I had now barfed another 3 times and choose the 5th spot on the stile road which was spectacular as it shot out my nostrils at the same time. Damn I hate that! For some reason it ‘smelled’ like fish. Not sure why. So things were definitely not comfy for me but as I saw Caroline turn right into the woods ahead of me at least I knew I’d be off that damn road shortly. I got through the wood section back to the final nasty mother of a hill (but with a wonderful view) which left 3km to the end. I was a bit dazed and saw the aid station directly in front of me on the road but paused and looked around slightly confused and felt I might chuck again so was looking for some cover to spare the aid station workers. They called me over thinking I was totally out of it (not far from the truth) and I explained myself and just said I needed some ginger ale. Only 3km more they said and I thanked them as I grabbed a sponge at the station and poured it over the back of my neck. Aaaahhhhhh. Nice.
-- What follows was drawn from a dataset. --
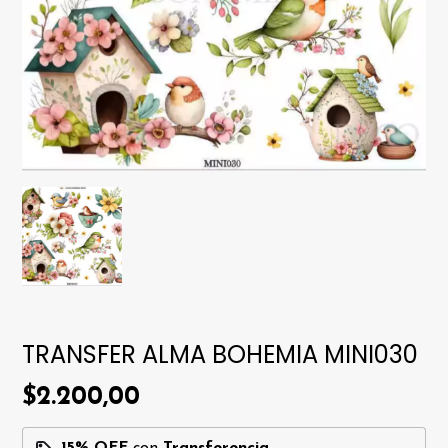
TRANSFER ALMA BOHEMIA MINI030
$2.200,00
15% OFF
con
Transferencia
That last steep hill down hurts but I was able to pick up the pace somewhat and had one final peak up the hill before heading cross country to see if anybody was going to make me run faster (please no!). Fortunately the only person I saw was a good 4-5 minutes back and while I didn't relax, I didn't have to panic either. Through the grass field, back into the woods, climb the two gullies with ropes, pass the garbage tip and out into the open, over the bridge which totally messes with you by that point and the final 100 feet past people clapping with the big finish sausage and over the timing mat with a medal waiting for you. Done!
My placing: 29
My time: 5:44:53
Last years time: 6:19:59
|Nice Hand Made Finishing Medal. Thanks Pierre and Lee Anne|
After that, pizza was back on hand and I grabbed a slice and headed over to the river to sit and enjoy. Many people were relaxing in the river but I was still fairly dazed and just needed to get some calories inside me to get me out of the stupour. That done and not wanting to seize up I marched over and grabbed a beer and headed out past the finish line to cheer on any runners that were coming in which I always enjoy doing. After 15 minutes of that it was back up to see Kimberley and Richard who was now sitting after completing his race. We sat there and joked around for about 45 minutes, relaxing and talking about the race and I won a spot prize which was a hand made ceramic bowl. Sweet. Thanks Lee Anne.
I didn't get into the river this time around and after feeling able I said goodbye to people and made my way to the car and headed home. Oh. I did get to meet the young woman who had entered her first 50km also. The first time was at an aid station and it was the second loop. She was feeling rough and I gave some encouraging words as did Maryka who was manning the aid station and we got her going. The second time was as I was sitting relaxing at the end and she did it :) Her first 50km. A great moment and I was really happy to be able to congratulate her. Well done. :)
Thank you for reading my Creemore Race Report and my next one will be after Eastern States 100 miles in mid August. Gulp. 20,000 feet of elevation instead of 3,300 and on trails, not road. No blogs I can read since it's the inaugural race. Damn. Anyway, it's going to be hard as hell. Am I ready? I don't know but I'll give it my best and that's all anybody can ask.
Happy running from Alex. Aka The Running Dude.